Concept

Johann Friedrich Overbeck

Summary
Johann Friedrich Overbeck (3 July 1789 - 12 November 1869) was a German painter and a founder of the Nazarene art movement. Overbeck was born in Lübeck in 1789. His family had been Protestant pastors for three generations ; his father Christian Adolph Overbeck (1755-1821) was doctor of law, poet, mystic pietist and burgomaster of Lübeck. Near the family mansion in the Konigstrasse stood the Gymnasium, where his uncle, a doctor of theology and a voluminous writer, was the master; there Johann became a classic scholar and received instruction in art. Overbeck left Lübeck in March 1806, and studied at the academy of Vienna, then under the direction of Heinrich Friedrich Füger.

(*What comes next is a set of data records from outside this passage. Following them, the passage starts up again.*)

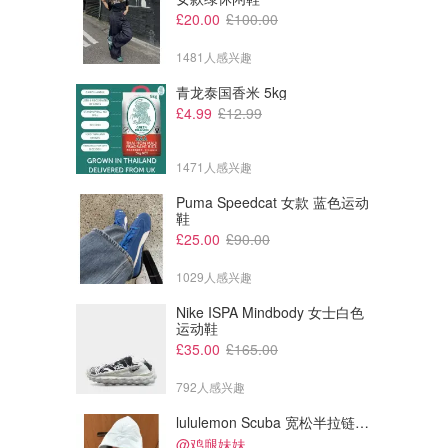
£20.00
£100.00
1481人感兴趣
青龙泰国香米 5kg
£4.99
£12.99
£29.00
£84.00
£58.00
£118.00
1471人感兴趣
lululemon Scuba 女士宽松短裤 3英寸
lululemon 高腰紧身裤 25英寸
5口袋
夏天百搭~
Puma Speedcat 女款 蓝色运动
鞋
lululemon
lululemon
£25.00
£90.00
1029人感兴趣
Nike ISPA Mindbody 女士白色
运动鞋
£35.00
£165.00
792人感兴趣
lululemon Scuba 宽松半拉链卫衣
@鸡腿妹妹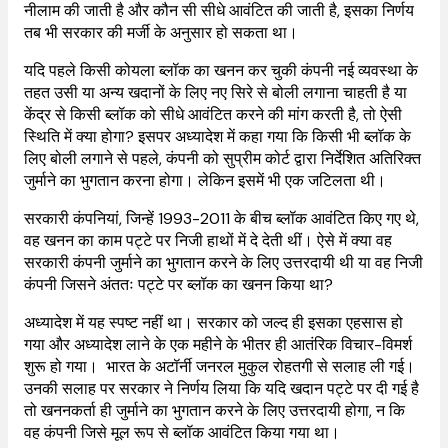
नीलाम की जाती है और कौन सी सीधे आवंटित की जाती है, इसका निर्णय
तब भी सरकार की मर्जी के अनुसार हो सकता था।
यदि पहले किसी कोयला ब्लॉक का खनन कर चुकी कंपनी नई व्यवस्था के
तहत उसी या अन्य खदानों के लिए नए सिरे से बोली लगाना चाहती है या
केंद्र से किसी ब्लॉक को सीधे आवंटित करने की मांग करती है, तो ऐसी
स्थिति में क्या होगा? इसपर अध्यादेश में कहा गया कि किसी भी ब्लॉक के
लिए बोली लगाने से पहले, कंपनी को सुप्रीम कोर्ट द्वारा निर्देशित अतिरिक्त
जुर्माने का भुगतान करना होगा। लेकिन इसमें भी एक जटिलता थी।
सरकारी कंपनियां, जिन्हें 1993-2011 के बीच ब्लॉक आवंटित किए गए थे,
वह खनन का काम पट्टे पर निजी हाथों में दे देती थीं। ऐसे में क्या वह
सरकारी कंपनी जुर्माने का भुगतान करने के लिए उत्तरदायी थी या वह निजी
कंपनी जिसने अंततः पट्टे पर ब्लॉक का खनन किया था?
अध्यादेश में यह स्पष्ट नहीं था। सरकार को जल्द ही इसका एहसास हो
गया और अध्यादेश लाने के एक महीने के भीतर ही आतंरिक विचार-विमर्श
शुरू हो गया। भारत के अटॉर्नी जनरल मुकुल रोहतगी से सलाह ली गई।
उनकी सलाह पर सरकार ने निर्णय लिया कि यदि खदान पट्टे पर दी गई है
तो खननकर्ता ही जुर्माने का भुगतान करने के लिए उत्तरदायी होगा, न कि
वह कंपनी जिसे मूल रूप से ब्लॉक आवंटित किया गया था।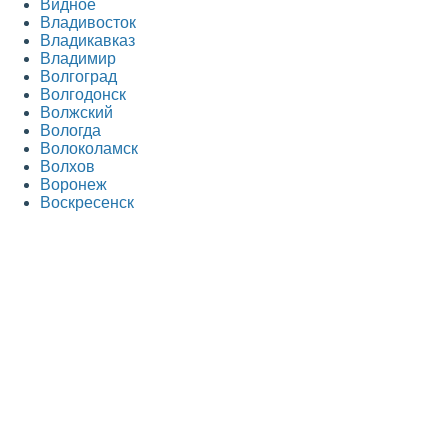
Видное
Владивосток
Владикавказ
Владимир
Волгоград
Волгодонск
Волжский
Вологда
Волоколамск
Волхов
Воронеж
Воскресенск
Всеволожск
Выборг
Г
Гатчина
Голицыно
Горно-Алтайск
Грозный
Д
Дедовск
Дербент
Дзержинск
Дзержинский
Дмитров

While he gained some of the polished technical aspects of the neoclassic painters, he was alienated by lack of religious spirituality in the themes chosen by his masters. He wrote to a friend that he had fallen among a vulgar set, that every noble thought was suppressed within the academy and that losing all faith in humanity, he had turned inward to his faith for inspiration. In Overbeck's view, the nature of earlier European art had been corrupted throughout contemporary Europe, starting centuries before the French Revolution, and the process of discarding its Christian orientation was proceeding further now. He sought to express Christian art before the corrupting influence of the late Renaissance, casting aside his contemporary influences, and taking as a guide early Italian Renaissance painters, up to and including Raphael. The training methods at the academy of Vienna were at an international level; however Overbeck wrote to his father around 1808, was it lacked "heart, soul, sensation!" Instead of technical skills and slavish studies ("sklavisches Studium") exercising and working "with a pure heart" ("in einem reinen Herzen") would aim to a renewal of art. Together with other disaffected young artists at the academy, he started a group named the Lukasbund, dedicated to exploring his alternative vision for art.